NSA Blew $100 Million On Phone Records Over Five Years, Generated Exactly One Usable Lead

from the try-not-to-ask-what-your-country-can-do-for-you-because-as-you-can-see... dept

The telephone metadata program the NSA finally put out to pasture in 2019 was apparently well past its expiration date. Since the initial Snowden leak in 2013, critics have argued the program needed to die since it was obviously the sort of general warrant rummaging (only without the warrant!) the founding fathers headed off with the Fourth Amendment.

The program wasn’t remade/remodeled until the passage of the USA Freedom Act in 2015. That took the phone records away from the NSA and left them at their place of origin — the databases maintained by telcos and other service providers. The government was also required to put forward some sort of articulable suspicion before asking for phone records from telcos.

The NSA was uniquely unprepared to handle these sorts of transactions, having been built from the ground up to collect everything and sort through it later. Now that its searches were more confined, it frequently found itself obtaining more records than it could legally justify having. The cost of compliance managed to outweigh the benefits of the program and the NSA just kind of stopped approaching the FISA court with requests for communications metadata.

Still, proponents argued the program had value — possibly unrealized — and that it should not be written out of existence by the periodic surveillance powers renewal process. I have no idea what they planned to use as evidence for these claims. A new report by Charlie Savage for the New York Times makes it clear even the most obligatory cost-benefit analysis should lead Congressional oversight to question why it allowed the modified Section 215 collection to limp along for another five years.

A National Security Agency system that analyzed logs of Americans’ domestic phone calls and text messages cost $100 million from 2015 to 2019, but yielded only a single significant investigation, according to a newly declassified study.

$100 million for a single investigation lead. How’s that for ROI? It actually produced two leads, but the other lead was a dead end that terminated an investigation before it could get past its initial stages.

Not only was the program useless, it was also redundant.

It also disclosed that in the four years the Freedom Act system was operational, the National Security Agency produced 15 intelligence reports derived from it. The other 13, however, contained information the F.B.I. had already collected through other means, like ordinary subpoenas to telephone companies.

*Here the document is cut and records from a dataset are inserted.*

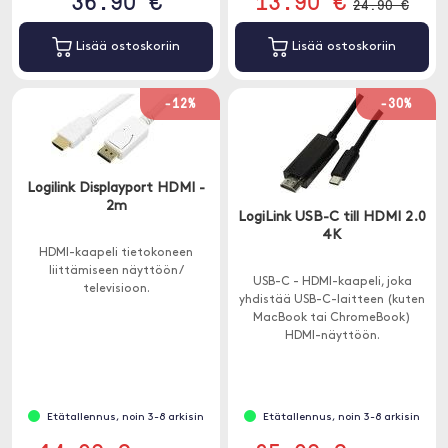
36.90 €
13.90 €
24.90 €
Lisää ostoskoriin
Lisää ostoskoriin
-12%
-30%
Logilink Displayport HDMI -
2m
LogiLink USB-C till HDMI 2.0
4K
HDMI-kaapeli tietokoneen
liittämiseen näyttöön /
USB-C - HDMI-kaapeli, joka
televisioon.
yhdistää USB-C-laitteen (kuten
MacBook tai ChromeBook)
HDMI-näyttöön.
Etätallennus, noin 3-8 arkisin
Etätallennus, noin 3-8 arkisin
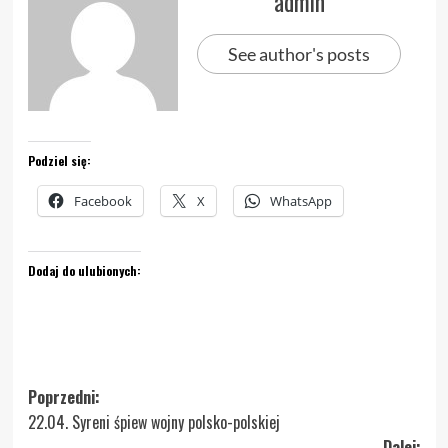
admin
See author's posts
Podziel się:
Facebook
X
WhatsApp
Dodaj do ulubionych:
Zobacz
Poprzedni:
22.04. Syreni śpiew wojny polsko-polskiej
wpisy
Dalej:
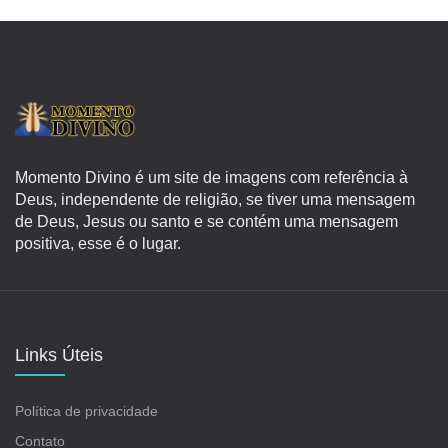
Momento Divino é um site de imagens com referência à
Deus, independente de religião, se tiver uma mensagem
de Deus, Jesus ou santo e se contém uma mensagem
positiva, esse é o lugar.
Links Úteis
Política de privacidade
Contato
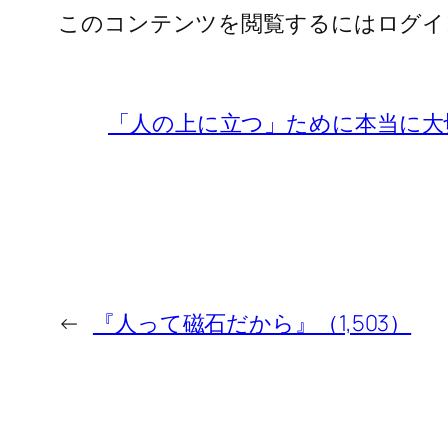
このコンテンツを閲覧するにはログイ
「人の上に立つ」ために本当に大
←
『人って磁石だから』（1,503）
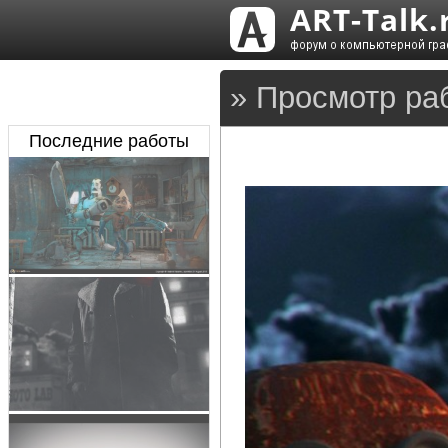
» Просмотр раб
Последние работы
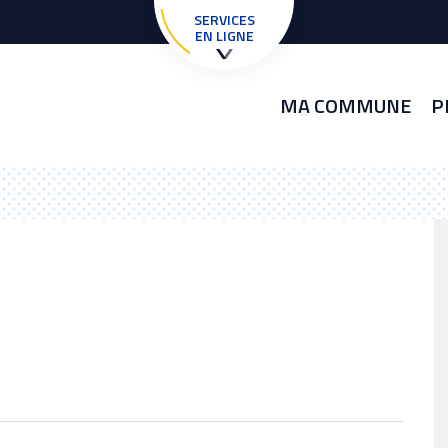
SERVICES
EN LIGNE
MA COMMUNE
P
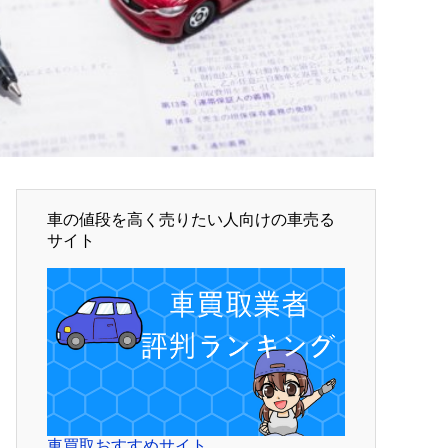
車の値段を高く売りたい人向けの車売る
サイト
車買取おすすめサイト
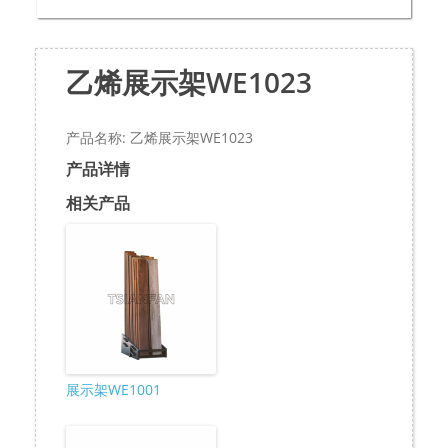
乙烯展示架WE1023
产品名称: 乙烯展示架WE1023
产品详情
相关产品
展示架WE1001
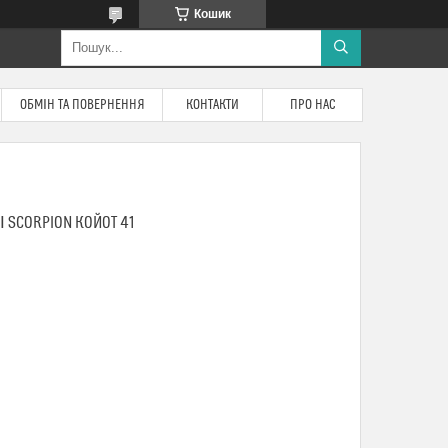
Кошик
ОБМІН ТА ПОВЕРНЕННЯ
КОНТАКТИ
ПРО НАС
І SCORPION КОЙОТ 41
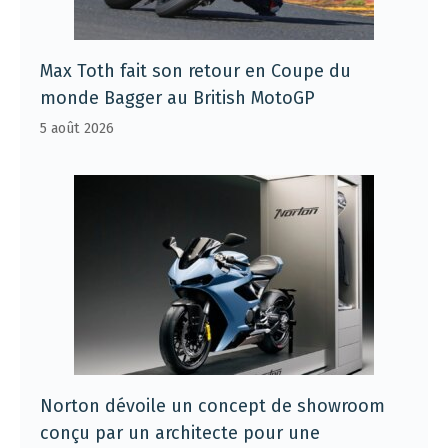
Max Toth fait son retour en Coupe du
monde Bagger au British MotoGP
5 août 2026
Norton dévoile un concept de showroom
conçu par un architecte pour une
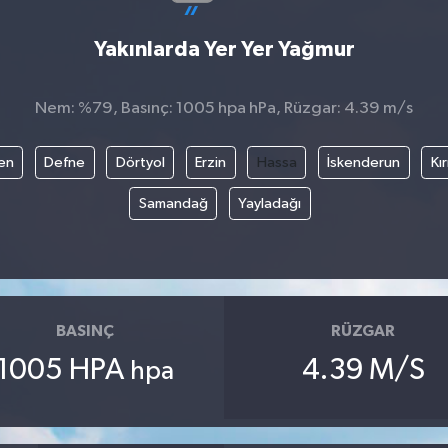
Yakınlarda Yer Yer Yağmur
Nem: %79, Basınç: 1005 hpa hPa, Rüzgar: 4.39 m/s
en
Defne
Dörtyol
Erzin
Hassa
İskenderun
Kı
Samandağ
Yayladağı
BASINÇ
RÜZGAR
1005 HPA
4.39 M/S
hpa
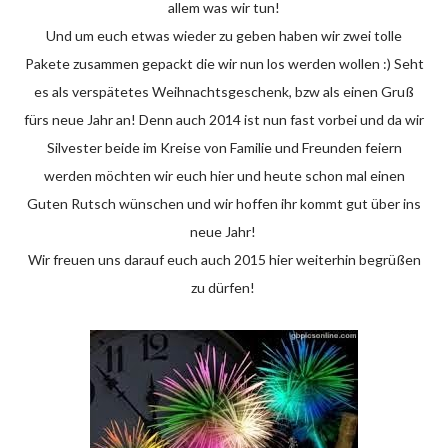
allem was wir tun!
Und um euch etwas wieder zu geben haben wir zwei tolle
Pakete zusammen gepackt die wir nun los werden wollen :) Seht
es als verspätetes Weihnachtsgeschenk, bzw als einen Gruß
fürs neue Jahr an! Denn auch 2014 ist nun fast vorbei und da wir
Silvester beide im Kreise von Familie und Freunden feiern
werden möchten wir euch hier und heute schon mal einen
Guten Rutsch wünschen und wir hoffen ihr kommt gut über ins
neue Jahr!
Wir freuen uns darauf euch auch 2015 hier weiterhin begrüßen
zu dürfen!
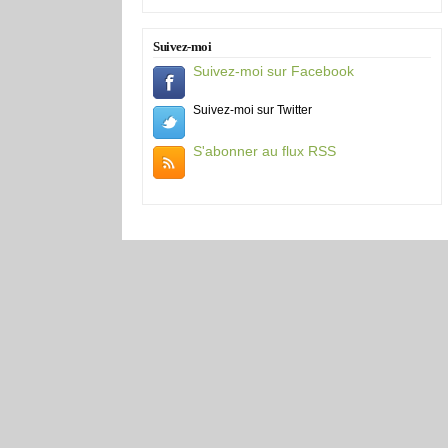
Suivez-moi
Suivez-moi sur Facebook
Suivez-moi sur Twitter
S'abonner au flux RSS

Killing the program just makes sense. And Congress can do it with during the renewal process for the USA Freedom Act, which expires in March of this year. With this information in the public domain, no one can seriously argue the program should continue to consume tax dollars and provide almost zero usable intel for another five years. Given the fact these agencies can still use subpoenas to target phone records, it would seem far more beneficial for everyone if the NSA and FBI did a bit more targeted snooping, rather than use the Foreign Intelligence Surveillance Act to sweep up Americans’ phone records.